↓↓↓

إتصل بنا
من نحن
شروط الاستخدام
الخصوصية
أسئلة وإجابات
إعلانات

↑↑↑
↓↓↓

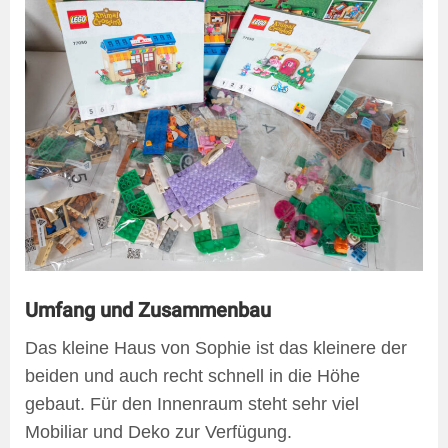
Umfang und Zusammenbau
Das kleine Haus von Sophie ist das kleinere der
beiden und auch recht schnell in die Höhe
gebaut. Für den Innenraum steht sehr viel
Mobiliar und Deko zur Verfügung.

↑↑↑
↓↓↓

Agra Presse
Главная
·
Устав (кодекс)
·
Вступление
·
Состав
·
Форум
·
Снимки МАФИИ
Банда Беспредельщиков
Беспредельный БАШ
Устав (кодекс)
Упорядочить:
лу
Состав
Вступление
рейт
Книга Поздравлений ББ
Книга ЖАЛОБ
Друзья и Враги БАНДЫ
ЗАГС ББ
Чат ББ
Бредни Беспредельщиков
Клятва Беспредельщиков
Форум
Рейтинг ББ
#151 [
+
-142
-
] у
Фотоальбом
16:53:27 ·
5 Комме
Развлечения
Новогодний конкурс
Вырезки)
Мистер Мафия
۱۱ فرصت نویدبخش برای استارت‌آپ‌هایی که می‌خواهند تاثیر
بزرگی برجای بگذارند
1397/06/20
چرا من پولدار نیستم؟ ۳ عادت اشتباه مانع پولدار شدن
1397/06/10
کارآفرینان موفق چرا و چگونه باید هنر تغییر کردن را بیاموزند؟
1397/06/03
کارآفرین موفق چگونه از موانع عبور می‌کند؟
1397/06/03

↑↑↑

■ Exercise requirements ■
Print exactly the lines of the listing above starting at the line containing "Umfang und Zusammenbau" and ending at the line containing "Mobiliar und Deko zur Verfügung.", both included.

■ Result for this exercise ■
Umfang und Zusammenbau
Das kleine Haus von Sophie ist das kleinere der
beiden und auch recht schnell in die Höhe
gebaut. Für den Innenraum steht sehr viel
Mobiliar und Deko zur Verfügung.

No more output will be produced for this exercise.